1. A Chinese named entity recognition method based on multi-word segmentation and multilayer bidirectional long-short term memory is characterized in that the recognition precision of a named entity is improved by modifying a BERT-BILSTM-CRF model; the method comprises the following steps:

step S2: designing a medical named entity recognition model with multiple words and multi-layer bidirectional long and short term memory, wherein the model consists of an input layer, a word embedding layer, a semantic feature extraction layer, a CRF layer and an output layer; the model comprises a BERT pre-training language model, a bidirectional long-short term memory model BILSTM, an attention mechanism and a conditional random field CRF; the main method of the medical named entity recognition model sequentially comprises the following steps:

(1) an input layer: this layer is used to input the data set;

1) Multi-word segmentation module

f _t ＝σ(W _f ·[h _t-1 ，x _t ]+b _f )#(1)

i _t ＝σ(W _i ·[h _t-1 ，x _t ]+b _i )#(2)

C _t ＝tanh(W _C ·[h _t-1 ，x _t ]+b _c )#(3)

C _t ＝f _t *C _t-1 +i _t *C _t #(4)

o _t ＝σ(W _o ·[h _t-1 ，x _t ]+b _o )#(5)

h _t ＝O _t *tanh(C _t )#(6)

the output of BILSTM is a forward LSTM output

And negative LSTM output

Is represented by

2) Multilayer BILSTM module

The module integrates a BILSTM and an Attention mechanism; setting hidden layers with different sizes for the BlLSTM to extract context features with different dimensions; the Attention mechanism is used to distinguish different degrees of importance of different features;

feature vector h output by attention mechanism layer to BILSTM layer _t Weight distribution is carried out, and common output feature vectors of the t-th word in a BILSTM layer and an attention layer are obtained through calculationW _t(k) Expressed by mathematical formulas such as 7-9:

score(s ^t ，h ⁱ )＝vtanh(w[s ^t ，h ⁱ ])#(9)
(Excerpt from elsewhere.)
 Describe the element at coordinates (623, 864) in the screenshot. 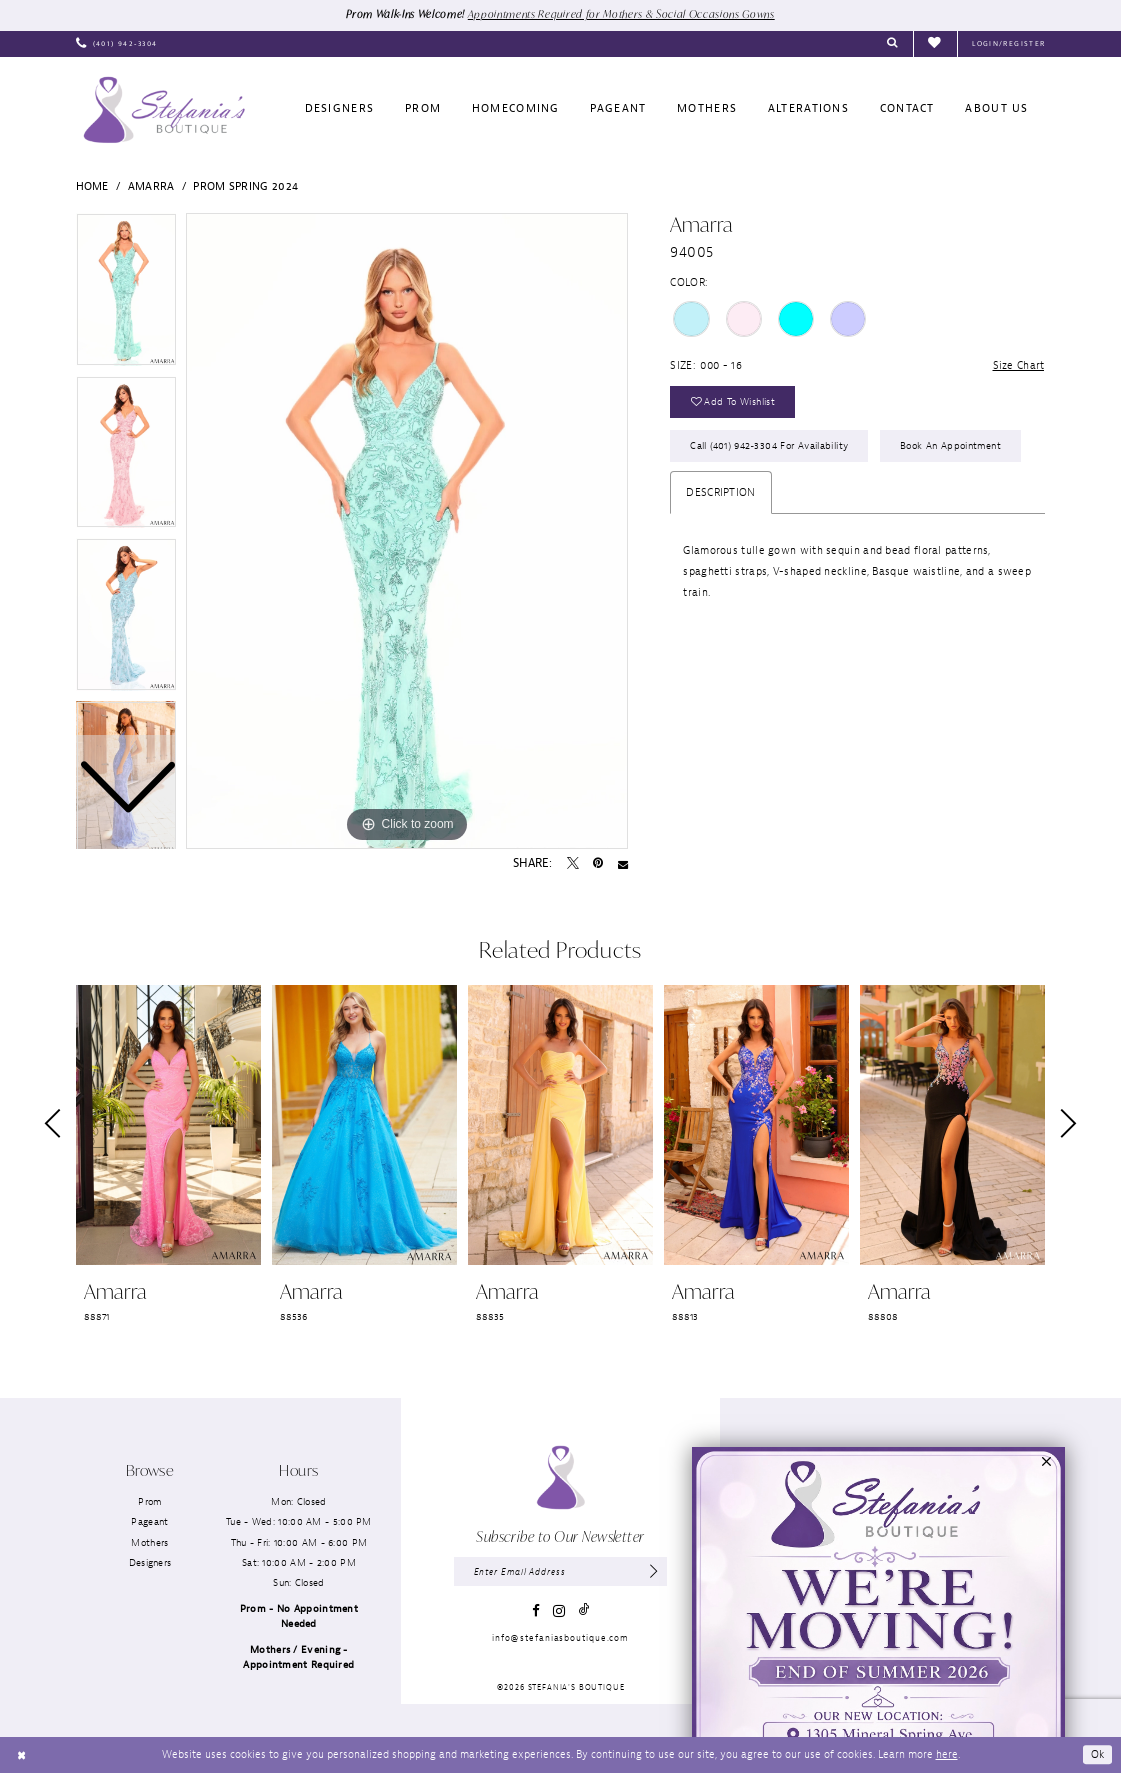

I see `[Email Share - Opens in new tab]` at that location.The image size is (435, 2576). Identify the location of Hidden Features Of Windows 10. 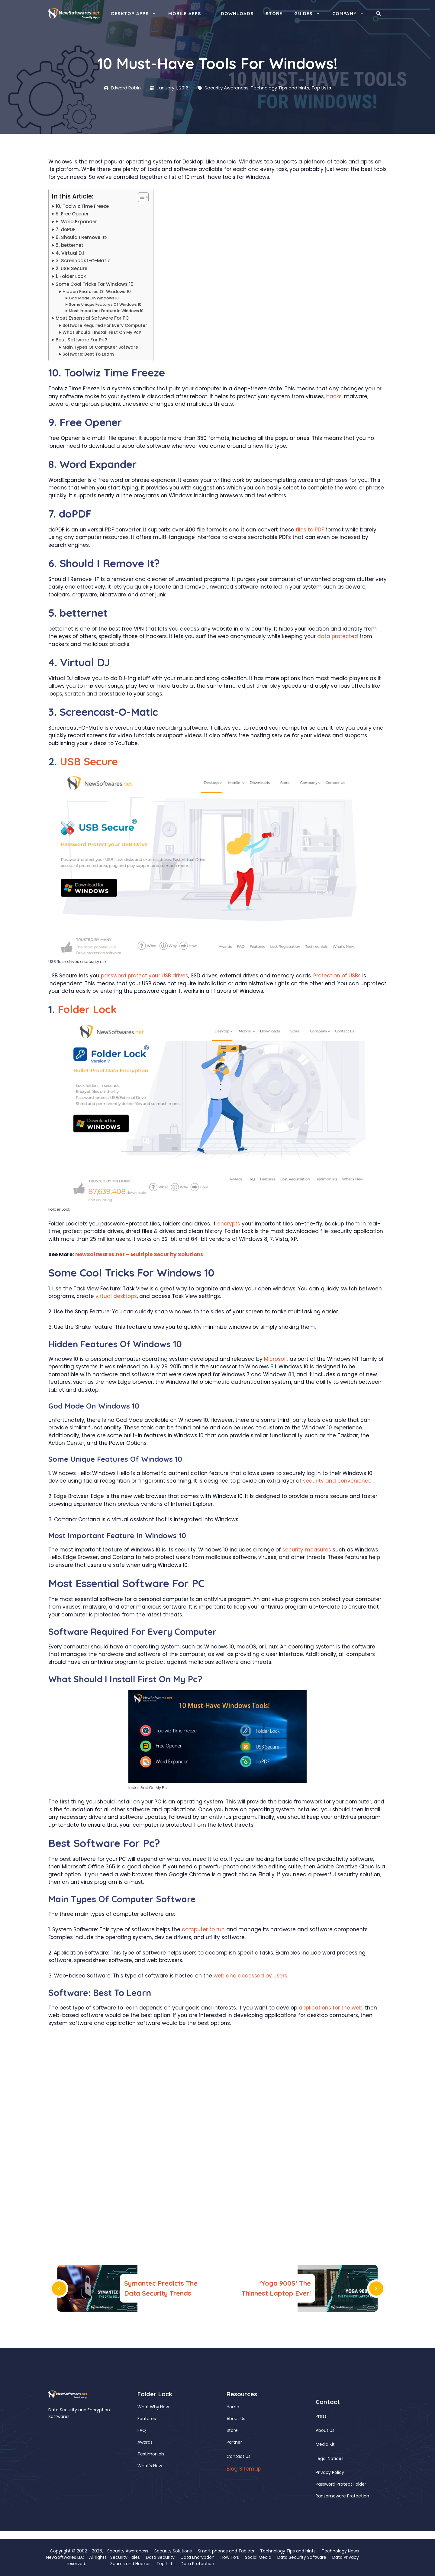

wherein a is ^t，j For the attention function, the score function is an alignment model, which assigns a score based on the degree of matching of the input and output at time i, defining how much weight each output gives to each input hidden state; w _t(k) Representing the output of the tth word passing through the kth MBA model, wherein the value of k is 1,2;

the final output 0 of the semantic feature extraction layer is obtained by fusing the output of the multi-word segmentation module and the output of the multi-layer BILSTM, and is expressed by a mathematical expression as formula 10:

(4) CRF layer:

is a maximize score function;

wherein T is _p Representing the number of correctly identified medical entities of the model, F _p Number of unrelated medical entities identified by the representation model, F _N The number of relevant medical entities which cannot be identified by the model; f1 is the weighted harmonic mean of P and R.